The Administration urges the House to strike two provisions that raise Constitutional concerns: section 609, which concerns diplomatic relations with Vietnam, and section 610, which relates to command and control of United Nations peacekeeping efforts. In addition to Constitutional concerns, we believe that the issues raised by these provisions are being addressed in the pending authorization bill in more workable and appropriate ways.

Ounce of Prevention Council

The Administration strongly opposes the Committee's termination of the Ounce of Prevention Council. Elimination of this program would hinder the Federal Government's ability to help neighborhoods implement balanced strategies to reduce crime through enforcement, prevention, and intervention. The Council awards discretionary grants for promising community collaborative crime prevention programs, publishes a catalog of crime prevention grants and programs, and provides information and technical assistance. It plays a critical role in helping communities gain access to information on crime prevention best practices.
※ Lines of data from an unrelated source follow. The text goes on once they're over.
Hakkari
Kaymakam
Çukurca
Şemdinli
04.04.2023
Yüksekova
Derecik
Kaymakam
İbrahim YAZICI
The Administration strongly urges the House to provide funding for the Council and has identified an appropriate offset for that purpose.
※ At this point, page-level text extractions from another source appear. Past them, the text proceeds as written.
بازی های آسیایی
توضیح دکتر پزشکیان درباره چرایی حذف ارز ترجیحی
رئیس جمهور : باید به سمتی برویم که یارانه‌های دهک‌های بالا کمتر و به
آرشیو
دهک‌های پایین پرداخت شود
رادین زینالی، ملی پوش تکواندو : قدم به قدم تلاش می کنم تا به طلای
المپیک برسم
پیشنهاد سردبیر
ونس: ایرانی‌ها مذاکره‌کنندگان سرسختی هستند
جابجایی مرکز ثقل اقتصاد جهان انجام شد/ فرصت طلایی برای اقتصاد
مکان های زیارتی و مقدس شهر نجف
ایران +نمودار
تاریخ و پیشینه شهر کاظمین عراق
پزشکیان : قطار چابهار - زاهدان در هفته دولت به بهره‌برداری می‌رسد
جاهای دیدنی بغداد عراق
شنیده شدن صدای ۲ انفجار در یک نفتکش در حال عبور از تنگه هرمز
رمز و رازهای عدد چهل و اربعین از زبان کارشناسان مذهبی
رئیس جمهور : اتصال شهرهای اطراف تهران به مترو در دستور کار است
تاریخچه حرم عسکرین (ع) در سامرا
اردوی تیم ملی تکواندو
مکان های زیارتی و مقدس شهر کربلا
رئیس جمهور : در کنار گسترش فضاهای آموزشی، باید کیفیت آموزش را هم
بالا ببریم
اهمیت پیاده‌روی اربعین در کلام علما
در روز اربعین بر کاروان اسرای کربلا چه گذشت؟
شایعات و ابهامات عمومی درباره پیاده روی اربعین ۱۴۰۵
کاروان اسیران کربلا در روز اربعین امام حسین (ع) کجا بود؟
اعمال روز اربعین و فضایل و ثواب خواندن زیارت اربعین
Arms Control and Disarmament Agency

The Administration opposes the Committee mark of $41.5 million for the Arms Control and Disarmament Agency (ACDA), which would undercut the Administration's efforts to reduce the threat of nuclear and other weapons to the security of the American people.
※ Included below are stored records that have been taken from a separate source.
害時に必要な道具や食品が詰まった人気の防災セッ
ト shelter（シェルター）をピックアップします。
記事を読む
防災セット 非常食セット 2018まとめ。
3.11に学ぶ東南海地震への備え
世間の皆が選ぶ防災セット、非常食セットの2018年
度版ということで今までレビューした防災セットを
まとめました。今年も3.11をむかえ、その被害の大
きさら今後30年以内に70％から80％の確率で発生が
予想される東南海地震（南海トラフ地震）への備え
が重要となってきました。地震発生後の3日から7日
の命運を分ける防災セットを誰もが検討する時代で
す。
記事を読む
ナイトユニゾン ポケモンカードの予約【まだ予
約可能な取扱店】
Comprehensive Nuclear Test Ban Treaty

In addition to the $2.8 million requested in the FY 1998 Budget, a $13 million budget amendment for Comprehensive Nuclear Test Ban Treaty requirements was transmitted on July 17th. The Administration urges the House to provide the full revised request for these important national security activities.

Equal Employment Opportunity Commission

The Administration strongly urges the House to fully fund the President's request of $246 million for the Equal Employment Opportunity Commission given the importance of its work in addressing unlawful discrimination.

Office of the United States Trade Representative

The Administration appreciates the Committee's increase in funding for, and its past support of, the Office of the United States Trade Representative (USTR). USTR has had to manage a seven-fold increase in the number of World Trade Organization dispute settlement cases since the signing of the Uruguay Round Agreement. Despite its substantially increased workload, USTR has virtually the same number of attorneys working in this area as it did in 1990. USTR's work will be even more important in FY 1998 and in future years as the United States seeks to capitalize on new market-opening opportunities and to improve access to existing markets through enforcement actions. Given these circumstances, the Administration has transmitted a fully-offset $1.7 million budget amendment. We urge the House to provide the revised request.

National Endowment for Democracy

The Administration strongly supports the Committee mark of $30 million, at the President's request level, for the National Endowment for Democracy. Full funding of the President's request is needed to support democracy-building programs throughout the world. We would strongly oppose any amendment offered on the House floor that would eliminate or reduce funding for these important programs.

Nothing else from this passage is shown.